Yelp CEO Jeremy Stoppelman has agreed that the cost of living is too expensive in the Bay Area.
Yelp CEO Jeremy Stoppelman has agreed that the cost of living is too expensive in the Bay Area.
Jim Young / Reuters

A Yelp employee who was fired shortly after posting an open letter to the company’s CEO about not being able to afford food with her entry-level salary is sparking an online debate, not only about fair wage but “entitled” millennials.

Talia Jane, a 25-year-old recent college graduate, announced her termination shortly after rattling off her complaints Friday in an article posted to Medium titled, “An Open Letter To My CEO.”

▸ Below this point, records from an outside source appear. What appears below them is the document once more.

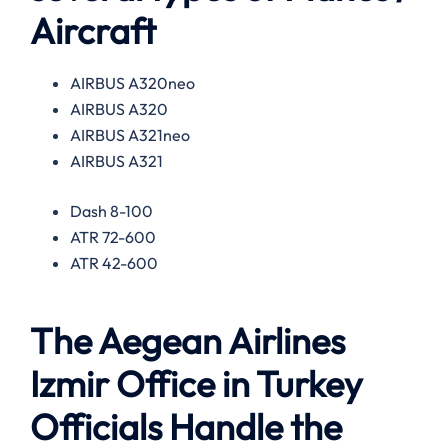
Aircraft
AIRBUS A320neo
AIRBUS A320
AIRBUS A321neo
AIRBUS A321
Dash 8-100
ATR 72-600
ATR 42-600
The Aegean Airlines
Izmir Office in Turkey
Officials Handle the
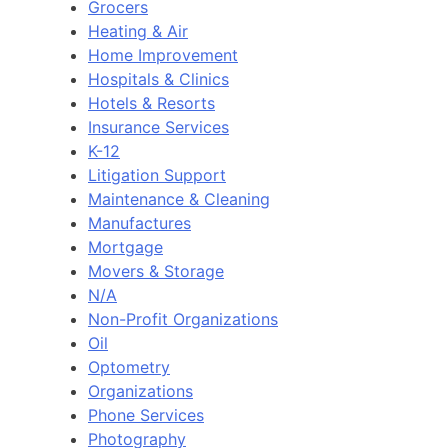
Grocers
Heating & Air
Home Improvement
Hospitals & Clinics
Hotels & Resorts
Insurance Services
K-12
Litigation Support
Maintenance & Cleaning
Manufactures
Mortgage
Movers & Storage
N/A
Non-Profit Organizations
Oil
Optometry
Organizations
Phone Services
Photography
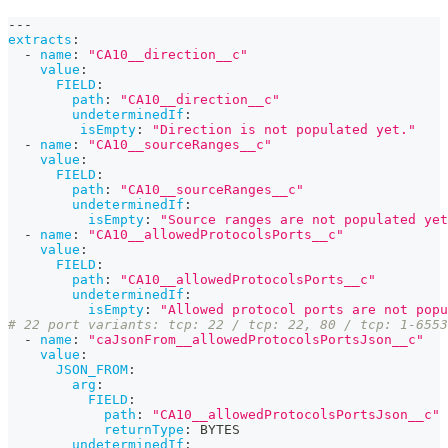
---
extracts
:
-
name
:
"CA10__direction__c"
value
:
FIELD
:
path
:
"CA10__direction__c"
undeterminedIf
:
isEmpty
:
"Direction is not populated yet."
-
name
:
"CA10__sourceRanges__c"
value
:
FIELD
:
path
:
"CA10__sourceRanges__c"
undeterminedIf
:
isEmpty
:
"Source ranges are not populated yet
-
name
:
"CA10__allowedProtocolsPorts__c"
value
:
FIELD
:
path
:
"CA10__allowedProtocolsPorts__c"
undeterminedIf
:
isEmpty
:
"Allowed protocol ports are not popu
# 22 port variants: tcp: 22 / tcp: 22, 80 / tcp: 1-6553
-
name
:
"caJsonFrom__allowedProtocolsPortsJson__c"
value
:
JSON_FROM
:
arg
:
FIELD
:
path
:
"CA10__allowedProtocolsPortsJson__c"
returnType
:
 BYTES
undeterminedIf
:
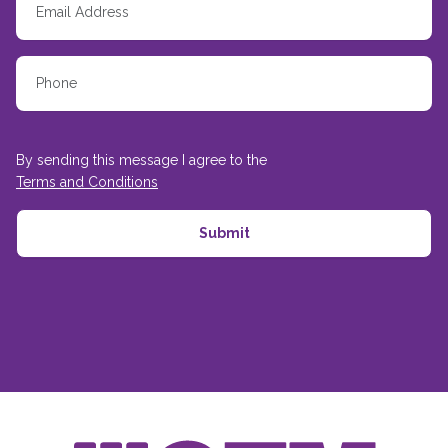
By sending this message I agree to the
Terms and Conditions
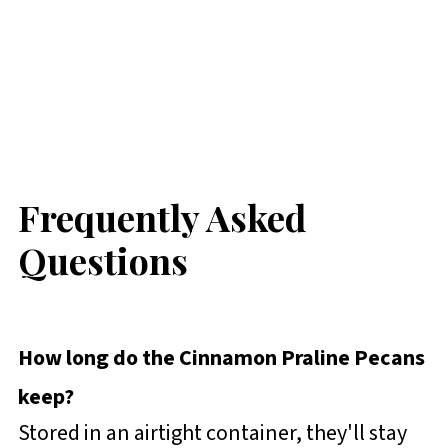
Frequently Asked
Questions
How long do the Cinnamon Praline Pecans
keep?
Stored in an airtight container, they'll stay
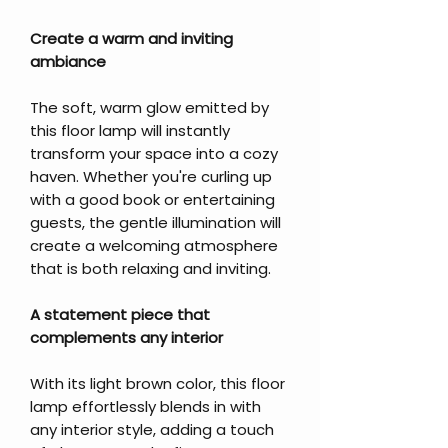
Create a warm and inviting
ambiance
The soft, warm glow emitted by
this floor lamp will instantly
transform your space into a cozy
haven. Whether you're curling up
with a good book or entertaining
guests, the gentle illumination will
create a welcoming atmosphere
that is both relaxing and inviting.
A statement piece that
complements any interior
With its light brown color, this floor
lamp effortlessly blends in with
any interior style, adding a touch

In the letter, addressed to “Jeremy,” or Yelp CEO Jeremy Stoppelman, Jane blames her daily hunger and the lack of heating in her apartment on the bi-weekly $733.24 wage she earned while working in customer support in the San Francisco Bay Area. The letter also describes Jane’s crushed expectations after learning she wouldn’t be promoted to another department in less than a year’s time.

“Coming out of college without much more than freelancing and tutoring under my belt, I felt it was fair that I start out working in the customer support section of Yelp/Eat24 before I’d be qualified to transfer to media,” she wrote. “Then, after I had moved and got firmly stuck in this apartment with this debt, I was told I’d have to work in support for an entire year before I would be able to move to a different department.”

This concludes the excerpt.